Dharun Ravi, 19, on Thursday affirmed his decision to go to trial, at which a conviction could mean 10 years or more in prison. A judge set a trial date of Feb. 21 for the case, which helped set off a national conversation about bullying of young gays and lesbians.
Tyler Clementi, an 18-year-old violinist in his first weeks at Rutgers, killed himself in September 2010, just days after the alleged spying.
Ravi faces 15 criminal counts in all, including invasion of privacy and bias intimidation, a hate crime. In the pretrial hearing Thursday to settle several issues about evidence, he remained silent, other than to say "yes" when state Superior Court Judge Glenn Berman asked him whether he understood the risks he faces by appearing in court.
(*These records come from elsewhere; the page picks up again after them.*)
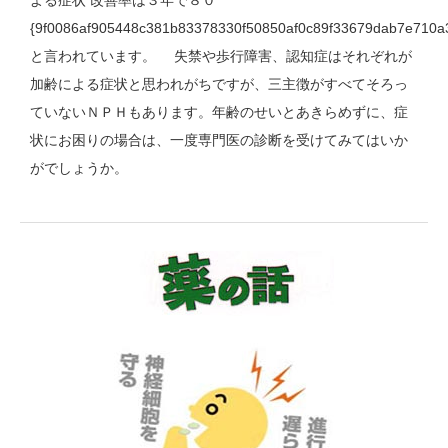
よる症状 改善率は３年で８０
{9f0086af905448c381b83378330f50850af0c89f33679dab7e710a
と言われています。 失禁や歩行障害、認知症はそれぞれが
加齢による症状と思われがちですが、三主徴がすべてそろっ
ていないＮＰＨもあります。年齢のせいとあきらめずに、症
状にお困りの場合は、一度専門医の診断を受けてみてはいか
がでしょうか。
The plea deal would have required Ravi to plead guilty to a handful of the 15 counts, including a bias intimidation count, which normally carries a prison sentence of five to 10 years. In exchange for Ravi's cooperation, prosecutors were willing to recommend a sentence of three to five years, but the judge would have been able to sentence him to no prison time.
The judge ruled that Ravi's lawyer should not have access to Clementi's personal writings, including documents found on his computer. He also ruled against a defense motion that he recuse himself because a distant relative who is a television producer told a New York Times reporter last month that she was interested in the case.
One key issue may not be resolved.
The judge reiterated his ruling of six months ago that Ravi, his lawyer and his lawyer's investigator should be given the name and birthdate of the man who had the encounter with Clementi - but with the caveat that they not give that information to anyone else.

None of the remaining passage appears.